As stipulated by law, we keep your information for a period of 5 years from;

  •  the date on which the business relationship is terminated;
  •  the occasional transaction is carried out;
  •  the last transaction;
  • submissions to or requests by any Agency or Authorities;


Your Rights

In respect of any of your personal data collected and processed by us in accordance with this Policy, at any time you have the right to:

  •  Access personal data which you have provided;
  • Rectify such personal data;
  • Oppose data which is processed pursuit to a legitimate interest or consent, if you deem that it is overriding your rights as data subject;
  •  Request the restriction of processing such personal data.
  • Where you have given your consent to processing, in addition to the right stated above, at any time you have the right to:
  •  Withdraw the consent to processing without affecting the lawfulness of the processing based on consent before withdrawal;
  •  Request the erasure of your personal data.

In order to exercise your rights, you might be asked to provide us with a form of identification.

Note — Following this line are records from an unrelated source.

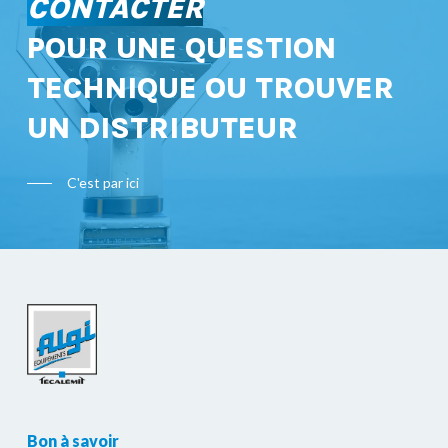
CONTACTER
POUR UNE QUESTION
TECHNIQUE OU TROUVER
UN DISTRIBUTEUR
C'est par ici
Bon à savoir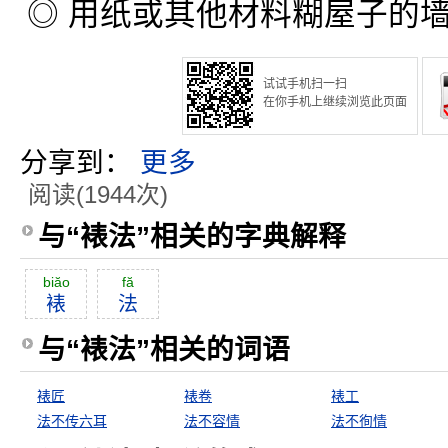
◎ 用纸或其他材料糊屋子的
试试手机扫一扫
在你手机上继续浏览此页面
分享到：
更多
阅读(1944次)
与“裱法”相关的字典解释
biăo
fă
裱
法
与“裱法”相关的词语
裱匠
裱卷
裱工
法不传六耳
法不容情
法不徇情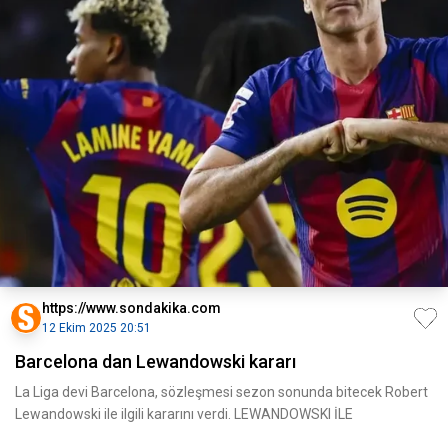
https://www.sondakika.com
12 Ekim 2025 20:51
Barcelona dan Lewandowski kararı
La Liga devi Barcelona, sözleşmesi sezon sonunda bitecek Robert
Lewandowski ile ilgili kararını verdi. LEWANDOWSKI İLE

You may obtain further information on how to exercise your rights or to request access to or rectification or erasure of your data, or to oppose to the processing by sending an email at:


If, at any time, you deem that the processing of your personal data is not being conducted in compliance with this Policy or with any applicable law, you may lodge a complaint with the Data Protection Officer:


Information and Data Protection Commissioner, Floor 2, Airways House, Triq Il-Kbira, Sliema. Tel.00356-23287100; email:



Changes to this Policy

The Company periodically reviews this policy and should any changes take place, these will be uploaded on our website and will become automatically effective.